## [ACTIVITY]
After finding the line with "Cinders, Killeacle Rose, Pigalle" in the entries below, retype exactly each line from there through the line with "Vieri, Hes A", including that final line.

## [DATA SHOWN]
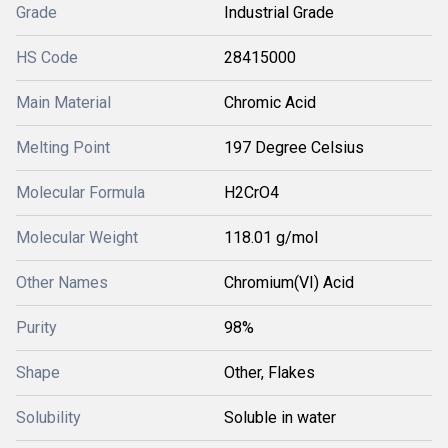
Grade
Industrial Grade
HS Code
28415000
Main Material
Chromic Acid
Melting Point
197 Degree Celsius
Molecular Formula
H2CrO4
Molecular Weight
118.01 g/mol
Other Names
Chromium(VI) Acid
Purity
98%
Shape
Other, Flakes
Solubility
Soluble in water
==
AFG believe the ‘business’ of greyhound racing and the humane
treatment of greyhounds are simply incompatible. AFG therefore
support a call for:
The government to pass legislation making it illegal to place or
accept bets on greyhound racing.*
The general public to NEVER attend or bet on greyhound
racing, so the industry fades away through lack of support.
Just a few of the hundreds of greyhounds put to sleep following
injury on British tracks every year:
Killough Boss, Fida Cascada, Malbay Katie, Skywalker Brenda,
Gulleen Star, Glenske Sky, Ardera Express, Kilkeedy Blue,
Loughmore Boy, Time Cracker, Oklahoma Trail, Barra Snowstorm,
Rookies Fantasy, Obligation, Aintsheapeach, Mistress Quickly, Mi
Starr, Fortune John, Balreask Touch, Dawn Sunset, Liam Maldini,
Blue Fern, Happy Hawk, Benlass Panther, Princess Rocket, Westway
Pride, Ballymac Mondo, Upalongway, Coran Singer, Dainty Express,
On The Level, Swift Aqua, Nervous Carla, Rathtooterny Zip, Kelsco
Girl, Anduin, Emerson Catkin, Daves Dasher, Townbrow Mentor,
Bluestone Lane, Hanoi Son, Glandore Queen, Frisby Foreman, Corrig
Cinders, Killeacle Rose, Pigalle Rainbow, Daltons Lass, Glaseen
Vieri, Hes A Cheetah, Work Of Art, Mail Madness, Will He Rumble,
* * *
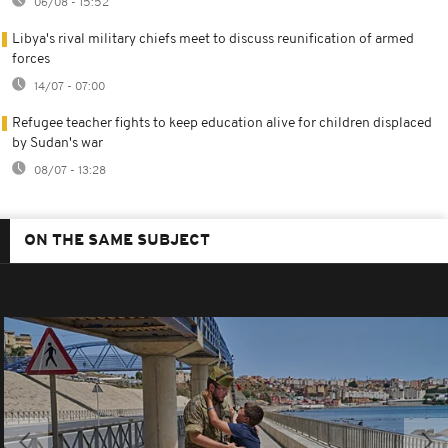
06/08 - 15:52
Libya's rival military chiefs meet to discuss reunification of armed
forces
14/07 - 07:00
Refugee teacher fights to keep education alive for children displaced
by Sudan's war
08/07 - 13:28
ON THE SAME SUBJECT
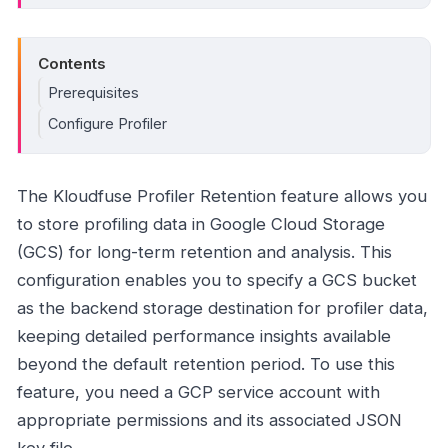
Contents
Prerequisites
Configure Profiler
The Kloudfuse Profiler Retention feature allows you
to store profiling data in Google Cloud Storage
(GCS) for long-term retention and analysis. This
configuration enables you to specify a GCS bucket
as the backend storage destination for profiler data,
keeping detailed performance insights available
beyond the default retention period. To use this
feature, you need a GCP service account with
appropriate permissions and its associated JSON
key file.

## [OUTPUT BELOW]
Cinders, Killeacle Rose, Pigalle Rainbow, Daltons Lass, Glaseen
Vieri, Hes A Cheetah, Work Of Art, Mail Madness, Will He Rumble,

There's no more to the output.